= YOUR INSTRUCTIONS =
Transcribe these records exactly, dropping every picture.

[INFORMATION SHOWN]

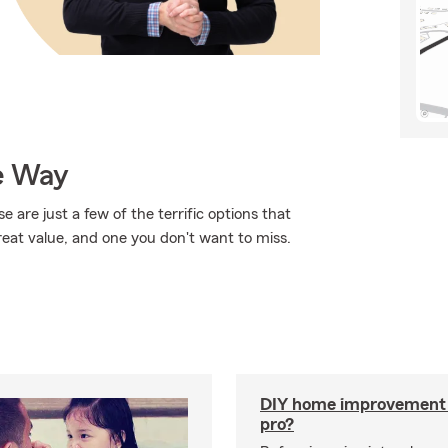
e Way
 are just a few of the terrific options that
reat value, and one you don't want to miss.
DIY home improvement o
pro?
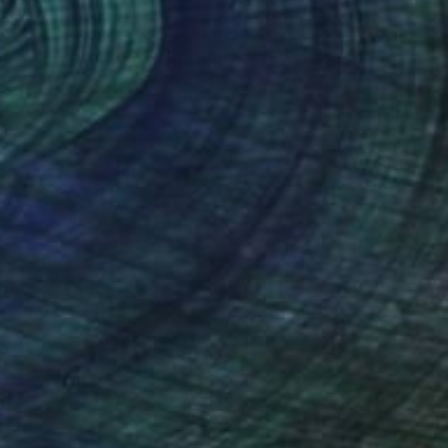
(396 FOLLOWERS)
RECOGNITION
fessional artist from Bulgaria. In the year of
he National Academy of Arts, Sofia and since
've always liked to make my paintings
 paintings I can suggest my ideas. Concretness in
are typical for my paintings. As genres, I
ill life, flowers, animals, compositions with
mportant thing for an artist is to impress with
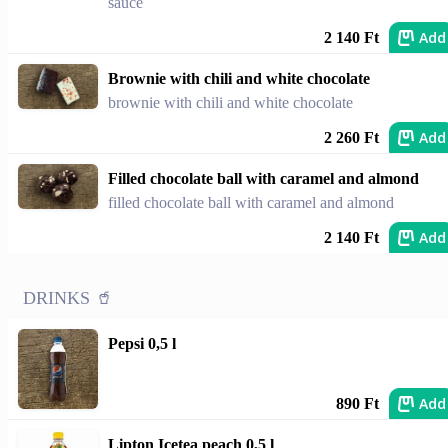
sauce
Add
2 140 Ft
Brownie with chili and white chocolate
brownie with chili and white chocolate
Add
2 260 Ft
Filled chocolate ball with caramel and almond
filled chocolate ball with caramel and almond
Add
2 140 Ft
DRINKS 🥤
Pepsi 0,5 l
Add
890 Ft
Lipton Icetea peach 0,5 l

[/INFORMATION SHOWN]

= EXERCISE RESULT =
e Way
 are just a few of the terrific options that
reat value, and one you don't want to miss.
DIY home improvement o
pro?
(396 FOLLOWERS)
RECOGNITION
fessional artist from Bulgaria. In the year of
he National Academy of Arts, Sofia and since
've always liked to make my paintings
 paintings I can suggest my ideas. Concretness in
are typical for my paintings. As genres, I
ill life, flowers, animals, compositions with
mportant thing for an artist is to impress with
sauce
Add
2 140 Ft
Brownie with chili and white chocolate
brownie with chili and white chocolate
Add
2 260 Ft
Filled chocolate ball with caramel and almond
filled chocolate ball with caramel and almond
Add
2 140 Ft
DRINKS 🥤
Pepsi 0,5 l
Add
890 Ft
Lipton Icetea peach 0,5 l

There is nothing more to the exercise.